Render every line of the data exactly as written, and leave out the pictures.

Page-level text extractions
┄┄┄┄┄┄┄┄┄┄

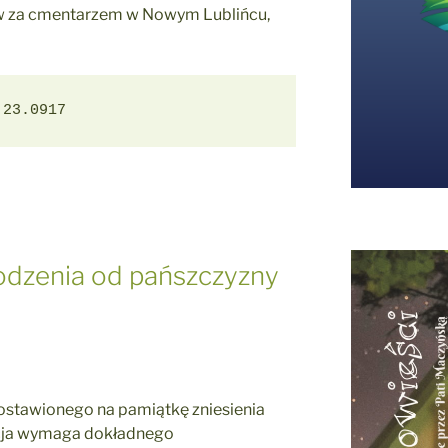
w za cmentarzem w Nowym Lublińcu,
 23.0917
dzenia od pańszczyzny
postawionego na pamiątkę zniesienia
ypcja wymaga dokładnego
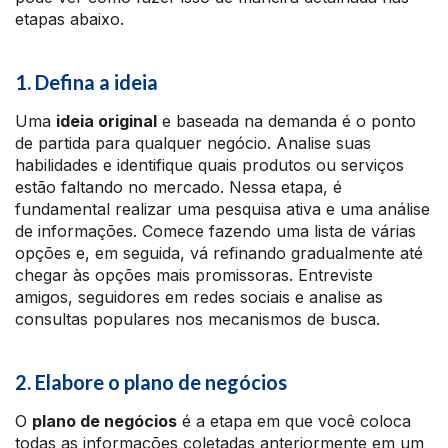
etapas abaixo.
1. Defina a ideia
Uma
ideia original
e baseada na demanda é o ponto
de partida para qualquer negócio. Analise suas
habilidades e identifique quais produtos ou serviços
estão faltando no mercado. Nessa etapa, é
fundamental realizar uma pesquisa ativa e uma análise
de informações. Comece fazendo uma lista de várias
opções e, em seguida, vá refinando gradualmente até
chegar às opções mais promissoras. Entreviste
amigos, seguidores em redes sociais e analise as
consultas populares nos mecanismos de busca.
2. Elabore o plano de negócios
O
plano de negócios
é a etapa em que você coloca
todas as informações coletadas anteriormente em um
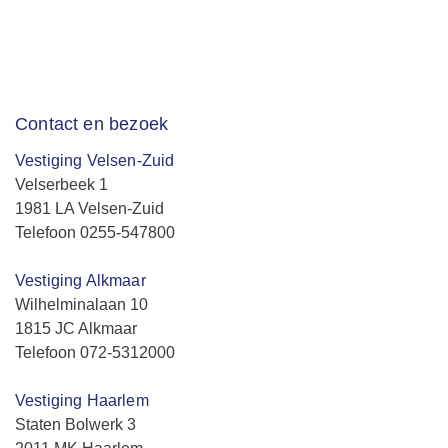
Contact en bezoek
Vestiging Velsen-Zuid
Velserbeek 1
1981 LA Velsen-Zuid
Telefoon 0255-547800
Vestiging Alkmaar
Wilhelminalaan 10
1815 JC Alkmaar
Telefoon 072-5312000
Vestiging Haarlem
Staten Bolwerk 3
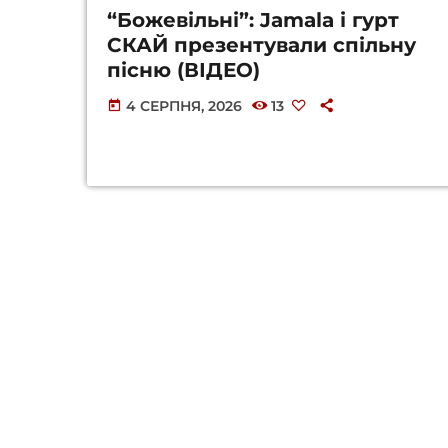
“Божевільні”: Jamala і гурт
СКАЙ презентували спільну
пісню (ВІДЕО)
4 СЕРПНЯ, 2026
13
today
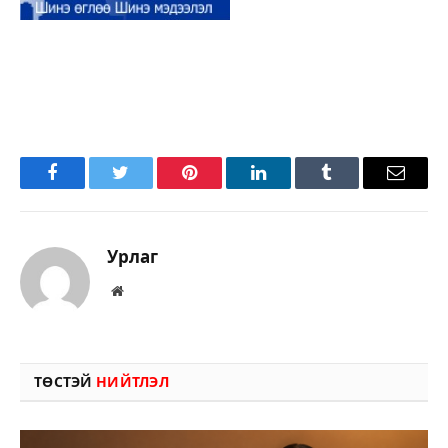
Facebook
Twitter
Pinterest
LinkedIn
Tumblr
Имэйл
Урлаг
Вэбсайт
ТӨСТЭЙ
НИЙТЛЭЛ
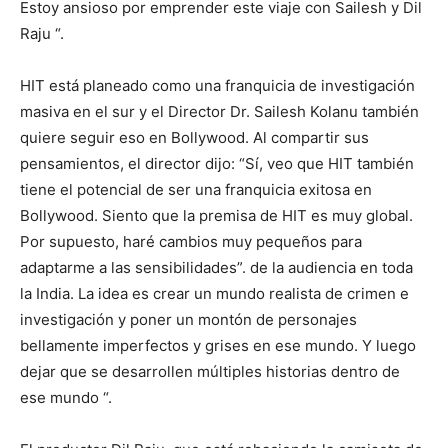
quiere seguir eso en Bollywood. Al compartir sus
pensamientos, el director dijo: “Sí, veo que HIT también
tiene el potencial de ser una franquicia exitosa en
Bollywood. Siento que la premisa de HIT es muy global.
Por supuesto, haré cambios muy pequeños para
adaptarme a las sensibilidades”. de la audiencia en toda
la India. La idea es crear un mundo realista de crimen e
investigación y poner un montón de personajes
bellamente imperfectos y grises en ese mundo. Y luego
dejar que se desarrollen múltiples historias dentro de
ese mundo “.
El productor Dil Raju, que está rehaciendo la camiseta de
Nani en hindi con Shahid Kapoor, respaldará esta
aventura bajo la bandera de Dil Raju Productions junto
con Kuldeep Rathore. La película está ahora en
preproducción y saldrá a la venta en 2021. Pronto se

┄┄┄┄┄┄┄┄┄┄

Written response:
w za cmentarzem w Nowym Lublińcu,
 23.0917
dzenia od pańszczyzny
postawionego na pamiątkę zniesienia
ypcja wymaga dokładnego
etapas abaixo.
1. Defina a ideia
Uma
ideia original
e baseada na demanda é o ponto
de partida para qualquer negócio. Analise suas
habilidades e identifique quais produtos ou serviços
estão faltando no mercado. Nessa etapa, é
fundamental realizar uma pesquisa ativa e uma análise
de informações. Comece fazendo uma lista de várias
opções e, em seguida, vá refinando gradualmente até
chegar às opções mais promissoras. Entreviste
amigos, seguidores em redes sociais e analise as
consultas populares nos mecanismos de busca.
2. Elabore o plano de negócios
O
plano de negócios
é a etapa em que você coloca
todas as informações coletadas anteriormente em um
Contact en bezoek
Vestiging Velsen-Zuid
Velserbeek 1
1981 LA Velsen-Zuid
Telefoon 0255-547800
Vestiging Alkmaar
Wilhelminalaan 10
1815 JC Alkmaar
Telefoon 072-5312000
Vestiging Haarlem
Staten Bolwerk 3
“Божевільні”: Jamala і гурт
СКАЙ презентували спільну
пісню (ВІДЕО)
4 СЕРПНЯ, 2026
13
today
Facebook
Twitter
Pinterest
LinkedIn
Tumblr
Имэйл
Урлаг
Вэбсайт
ТӨСТЭЙ
НИЙТЛЭЛ
quiere seguir eso en Bollywood. Al compartir sus
pensamientos, el director dijo: “Sí, veo que HIT también
tiene el potencial de ser una franquicia exitosa en
Bollywood. Siento que la premisa de HIT es muy global.
Por supuesto, haré cambios muy pequeños para
adaptarme a las sensibilidades”. de la audiencia en toda
la India. La idea es crear un mundo realista de crimen e
investigación y poner un montón de personajes
bellamente imperfectos y grises en ese mundo. Y luego
dejar que se desarrollen múltiples historias dentro de
ese mundo “.
El productor Dil Raju, que está rehaciendo la camiseta de
Nani en hindi con Shahid Kapoor, respaldará esta
aventura bajo la bandera de Dil Raju Productions junto
con Kuldeep Rathore. La película está ahora en
preproducción y saldrá a la venta en 2021. Pronto se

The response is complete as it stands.